Task: Every record must be copied exactly, from first line to last.

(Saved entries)
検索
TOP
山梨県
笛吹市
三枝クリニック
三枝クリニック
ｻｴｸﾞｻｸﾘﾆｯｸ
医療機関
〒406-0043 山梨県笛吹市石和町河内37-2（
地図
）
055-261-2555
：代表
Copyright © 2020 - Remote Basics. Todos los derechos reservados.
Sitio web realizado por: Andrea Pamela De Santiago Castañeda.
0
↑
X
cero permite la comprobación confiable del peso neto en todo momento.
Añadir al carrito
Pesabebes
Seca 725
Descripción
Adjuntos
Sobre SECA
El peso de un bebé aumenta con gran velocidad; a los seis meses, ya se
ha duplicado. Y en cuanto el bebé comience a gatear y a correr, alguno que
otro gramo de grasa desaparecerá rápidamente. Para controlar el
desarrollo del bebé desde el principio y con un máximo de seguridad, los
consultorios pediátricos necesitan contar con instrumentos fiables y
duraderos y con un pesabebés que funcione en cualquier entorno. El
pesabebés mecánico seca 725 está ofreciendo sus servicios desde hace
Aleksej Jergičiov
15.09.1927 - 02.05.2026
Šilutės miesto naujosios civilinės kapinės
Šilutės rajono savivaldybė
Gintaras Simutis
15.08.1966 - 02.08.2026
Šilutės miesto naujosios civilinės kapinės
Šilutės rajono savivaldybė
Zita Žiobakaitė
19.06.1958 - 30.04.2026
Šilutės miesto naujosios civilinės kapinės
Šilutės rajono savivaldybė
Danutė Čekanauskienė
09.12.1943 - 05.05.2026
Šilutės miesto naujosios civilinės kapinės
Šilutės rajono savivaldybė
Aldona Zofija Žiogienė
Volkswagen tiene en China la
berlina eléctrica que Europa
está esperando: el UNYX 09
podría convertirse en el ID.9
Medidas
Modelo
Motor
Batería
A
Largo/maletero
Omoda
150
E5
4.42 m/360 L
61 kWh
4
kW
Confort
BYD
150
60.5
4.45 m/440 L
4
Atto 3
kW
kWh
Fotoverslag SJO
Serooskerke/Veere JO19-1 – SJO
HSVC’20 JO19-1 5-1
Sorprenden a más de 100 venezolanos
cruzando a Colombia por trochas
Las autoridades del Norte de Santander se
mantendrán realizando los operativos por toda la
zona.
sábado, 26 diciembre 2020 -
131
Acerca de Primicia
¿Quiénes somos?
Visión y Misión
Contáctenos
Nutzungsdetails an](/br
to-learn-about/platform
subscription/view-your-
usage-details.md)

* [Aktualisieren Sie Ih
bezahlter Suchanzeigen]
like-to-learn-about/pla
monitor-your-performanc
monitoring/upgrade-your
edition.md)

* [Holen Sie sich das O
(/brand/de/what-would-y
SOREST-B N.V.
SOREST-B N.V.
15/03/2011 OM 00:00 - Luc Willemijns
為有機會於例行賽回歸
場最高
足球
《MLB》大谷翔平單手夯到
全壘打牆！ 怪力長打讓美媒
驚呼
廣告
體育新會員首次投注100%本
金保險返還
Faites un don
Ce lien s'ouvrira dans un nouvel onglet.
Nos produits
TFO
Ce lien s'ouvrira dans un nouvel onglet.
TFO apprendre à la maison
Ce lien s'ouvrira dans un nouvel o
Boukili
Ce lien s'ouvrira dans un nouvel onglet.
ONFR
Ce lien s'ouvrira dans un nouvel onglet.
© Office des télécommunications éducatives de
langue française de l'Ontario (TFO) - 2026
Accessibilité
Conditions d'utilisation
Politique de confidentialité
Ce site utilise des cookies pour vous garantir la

Response to the task:
検索
TOP
山梨県
笛吹市
三枝クリニック
三枝クリニック
ｻｴｸﾞｻｸﾘﾆｯｸ
医療機関
〒406-0043 山梨県笛吹市石和町河内37-2（
地図
）
055-261-2555
：代表
Copyright © 2020 - Remote Basics. Todos los derechos reservados.
Sitio web realizado por: Andrea Pamela De Santiago Castañeda.
0
↑
X
cero permite la comprobación confiable del peso neto en todo momento.
Añadir al carrito
Pesabebes
Seca 725
Descripción
Adjuntos
Sobre SECA
El peso de un bebé aumenta con gran velocidad; a los seis meses, ya se
ha duplicado. Y en cuanto el bebé comience a gatear y a correr, alguno que
otro gramo de grasa desaparecerá rápidamente. Para controlar el
desarrollo del bebé desde el principio y con un máximo de seguridad, los
consultorios pediátricos necesitan contar con instrumentos fiables y
duraderos y con un pesabebés que funcione en cualquier entorno. El
pesabebés mecánico seca 725 está ofreciendo sus servicios desde hace
Aleksej Jergičiov
15.09.1927 - 02.05.2026
Šilutės miesto naujosios civilinės kapinės
Šilutės rajono savivaldybė
Gintaras Simutis
15.08.1966 - 02.08.2026
Šilutės miesto naujosios civilinės kapinės
Šilutės rajono savivaldybė
Zita Žiobakaitė
19.06.1958 - 30.04.2026
Šilutės miesto naujosios civilinės kapinės
Šilutės rajono savivaldybė
Danutė Čekanauskienė
09.12.1943 - 05.05.2026
Šilutės miesto naujosios civilinės kapinės
Šilutės rajono savivaldybė
Aldona Zofija Žiogienė
Volkswagen tiene en China la
berlina eléctrica que Europa
está esperando: el UNYX 09
podría convertirse en el ID.9
Medidas
Modelo
Motor
Batería
A
Largo/maletero
Omoda
150
E5
4.42 m/360 L
61 kWh
4
kW
Confort
BYD
150
60.5
4.45 m/440 L
4
Atto 3
kW
kWh
Fotoverslag SJO
Serooskerke/Veere JO19-1 – SJO
HSVC’20 JO19-1 5-1
Sorprenden a más de 100 venezolanos
cruzando a Colombia por trochas
Las autoridades del Norte de Santander se
mantendrán realizando los operativos por toda la
zona.
sábado, 26 diciembre 2020 -
131
Acerca de Primicia
¿Quiénes somos?
Visión y Misión
Contáctenos
Nutzungsdetails an](/br
to-learn-about/platform
subscription/view-your-
usage-details.md)

* [Aktualisieren Sie Ih
bezahlter Suchanzeigen]
like-to-learn-about/pla
monitor-your-performanc
monitoring/upgrade-your
edition.md)

* [Holen Sie sich das O
(/brand/de/what-would-y
SOREST-B N.V.
SOREST-B N.V.
15/03/2011 OM 00:00 - Luc Willemijns
為有機會於例行賽回歸
場最高
足球
《MLB》大谷翔平單手夯到
全壘打牆！ 怪力長打讓美媒
驚呼
廣告
體育新會員首次投注100%本
金保險返還
Faites un don
Ce lien s'ouvrira dans un nouvel onglet.
Nos produits
TFO
Ce lien s'ouvrira dans un nouvel onglet.
TFO apprendre à la maison
Ce lien s'ouvrira dans un nouvel o
Boukili
Ce lien s'ouvrira dans un nouvel onglet.
ONFR
Ce lien s'ouvrira dans un nouvel onglet.
© Office des télécommunications éducatives de
langue française de l'Ontario (TFO) - 2026
Accessibilité
Conditions d'utilisation
Politique de confidentialité
Ce site utilise des cookies pour vous garantir la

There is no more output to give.